-------- EXTRACTED INFORMATION

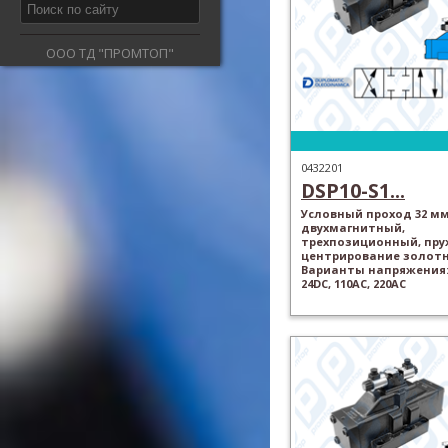
ООО ТД "ПРОМТОП"
0432201
DSP10-S1...
Условный проход 32 мм
двухмагнитный,
трехпозиционный, пр
центрирование золотн
Варианты напряжения: 
24DC, 110AC, 220AC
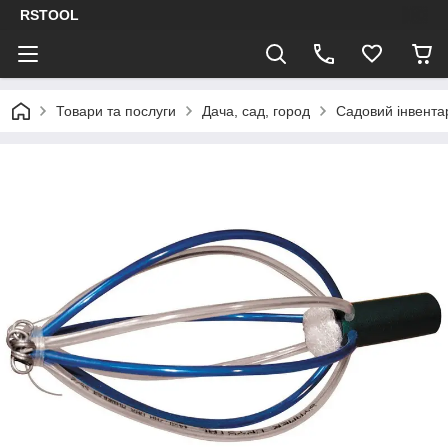
RSTOOL
Товари та послуги
Дача, сад, город
Садовий інвента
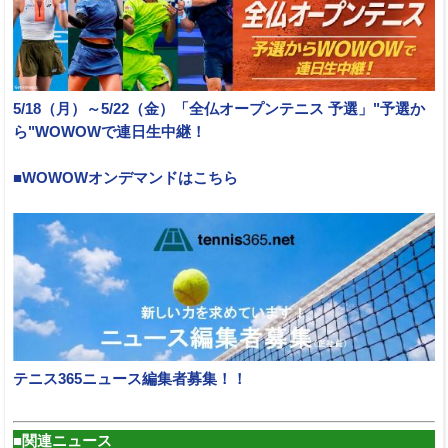
5/18（月）～5/22（金）「全仏オープンテニス 予選」"予選か
ら"WOWOWで連日生中継！
■WOWOWオンデマンドはこちら
テニス365ニュース編集者募集！！
■関連ニュース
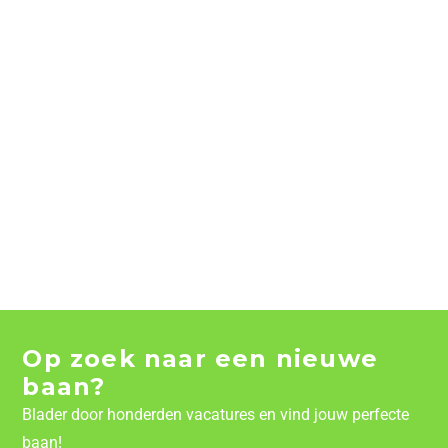
Op zoek naar een nieuwe
baan?
Blader door honderden vacatures en vind jouw perfecte
baan!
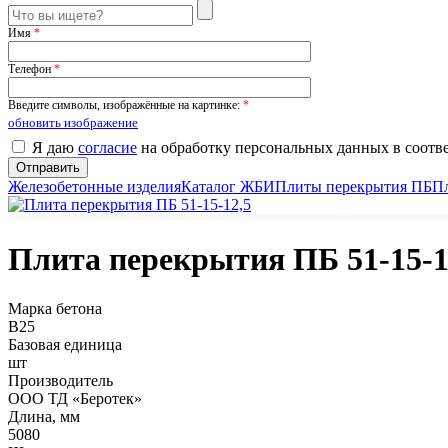
Имя
*
Телефон
*
Введите символы, изображённые на картинке:
*
обновить изображение
Я даю
согласие
на обработку персональных данных в соотв
Железобетонные изделия
Каталог ЖБИ
Плиты перекрытия ПБ
П
Плита перекрытия ПБ 51-15-1
Марка бетона
B25
Базовая единица
шт
Производитель
ООО ТД «Беротек»
Длина, мм
5080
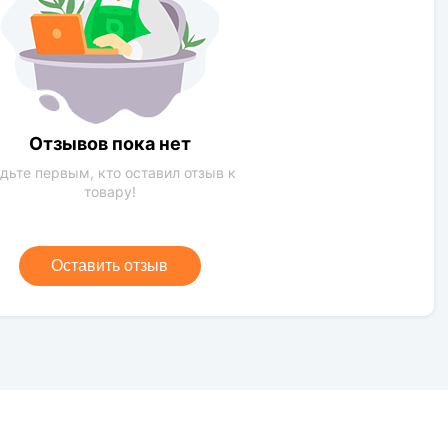
Отзывов пока нет
дьте первым, кто оставил отзыв к
товару!
Оставить отзыв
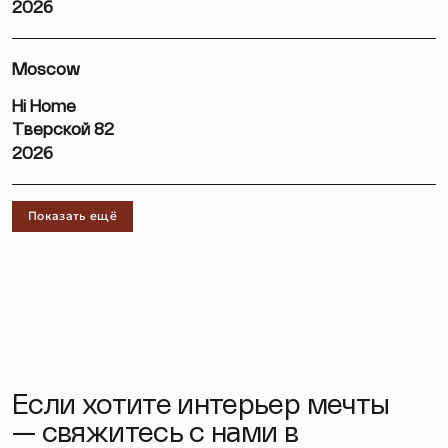
2026
Moscow
Hi Home
Тверской 82
2026
Показать ещё
Если хотите интерьер мечты
— свяжитесь с нами в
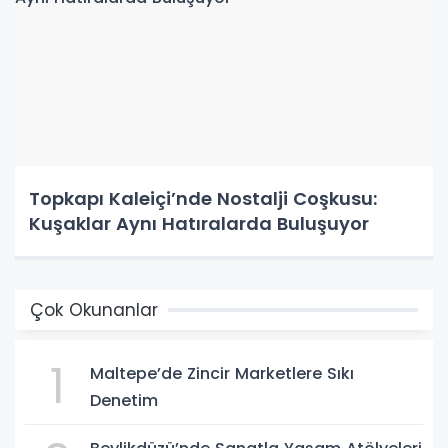
Topkapı Kaleiçi’nde Nostalji Coşkusu:
Kuşaklar Aynı Hatıralarda Buluşuyor
Çok Okunanlar
1
Maltepe’de Zincir Marketlere Sıkı
Denetim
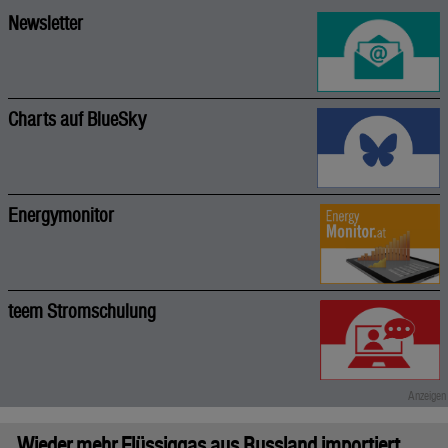
Newsletter
Charts auf BlueSky
Energymonitor
teem Stromschulung
Wieder mehr Flüssiggas aus Russland importiert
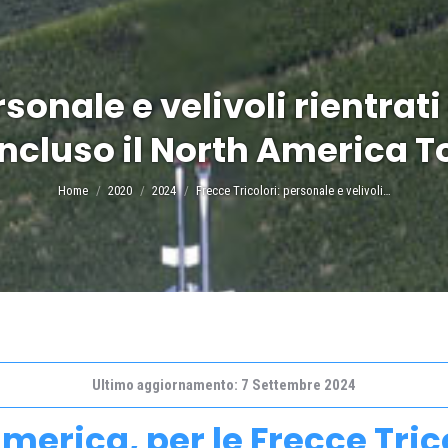
sonale e velivoli rientrati
ncluso il North America T
Tu sei qui:
Home
2020
2024
Frecce Tricolori: personale e velivoli…
Ultimo aggiornamento: 7 Settembre 2024
merica, per le Frecce Trico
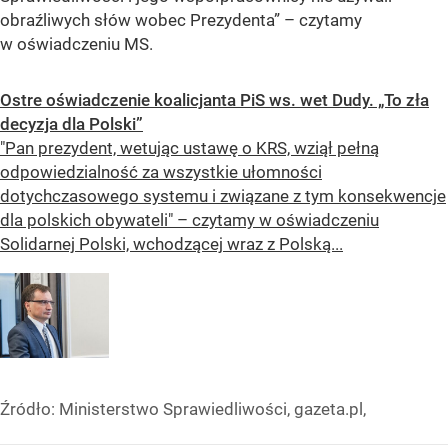
obraźliwych słów wobec Prezydenta” – czytamy
w oświadczeniu MS.
Ostre oświadczenie koalicjanta PiS ws. wet Dudy. „To zła
decyzja dla Polski”
"Pan prezydent, wetując ustawę o KRS, wziął pełną
odpowiedzialność za wszystkie ułomności
dotychczasowego systemu i związane z tym konsekwencje
dla polskich obywateli" – czytamy w oświadczeniu
Solidarnej Polski, wchodzącej wraz z Polską...
Źródło:
Ministerstwo Sprawiedliwości, gazeta.pl,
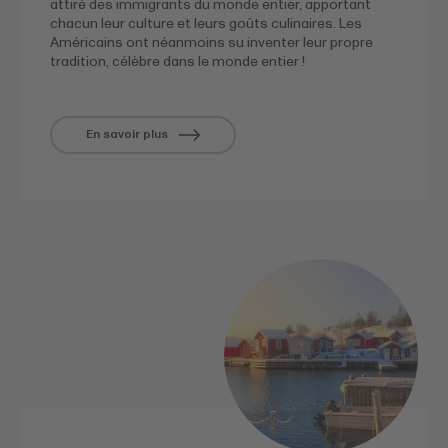
attiré des immigrants du monde entier, apportant
chacun leur culture et leurs goûts culinaires. Les
Américains ont néanmoins su inventer leur propre
tradition, célèbre dans le monde entier !
En savoir plus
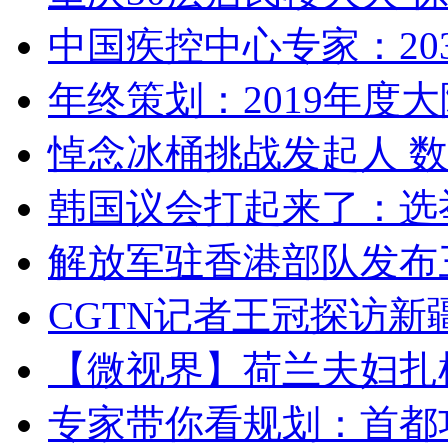
中国疾控中心专家：203
年终策划：2019年度大陆
悼念冰桶挑战发起人 数百
韩国议会打起来了：选举
解放军驻香港部队发布三
CGTN记者王冠探访新疆
【微视界】荷兰夫妇扎根青
专家带你看规划：首都功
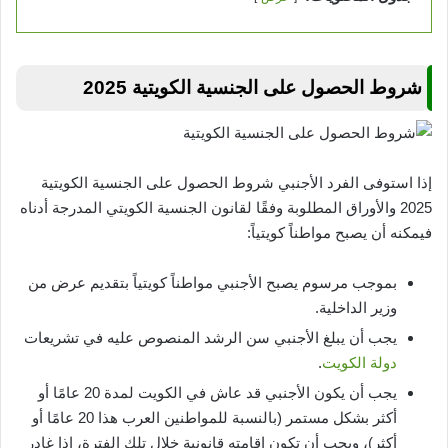
شروط الحصول على الجنسية الكويتية 2025
إذا استوفى الفرد الأجنبي شروط الحصول على الجنسية الكويتية
2025 والأوراق المطلوبة وفقًا لقانون الجنسية الكويتي المدرجة أدناه
فيمكنه أن يصبح مواطناً كويتياً:
بموجب مرسوم يصبح الأجنبي مواطناً كويتياً بتقديم عرض من
وزير الداخلية.
يجب أن يبلغ الأجنبي سن الرشد المنصوص عليه في تشريعات
دولة الكويت
.
يجب أن يكون الأجنبي قد عاش في الكويت لمدة 20 عامًا أو
أكثر بشكل مستمر (بالنسبة للمواطنين العرب هذا 20 عامًا أو
أكثر)، ويجب أن تكون إقامته قانونية خلال تلك الفترة، إذا غادر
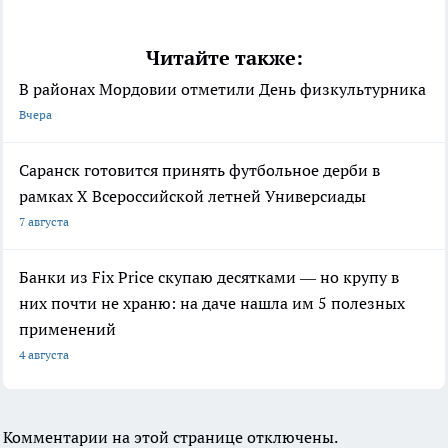
Читайте также:
В районах Мордовии отметили День физкультурника
Вчера
Саранск готовится принять футбольное дерби в
рамках X Всероссийской летней Универсиады
7 августа
Банки из Fix Price скупаю десятками — но крупу в
них почти не храню: на даче нашла им 5 полезных
применений
4 августа
Комментарии на этой странице отключены.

----------------

▶ **EXERCISE DIRECTIONS**
Going through the records above line by line, count those that hold the word "يصبح", and answer with the number only.

▶ **THE ANSWER**
2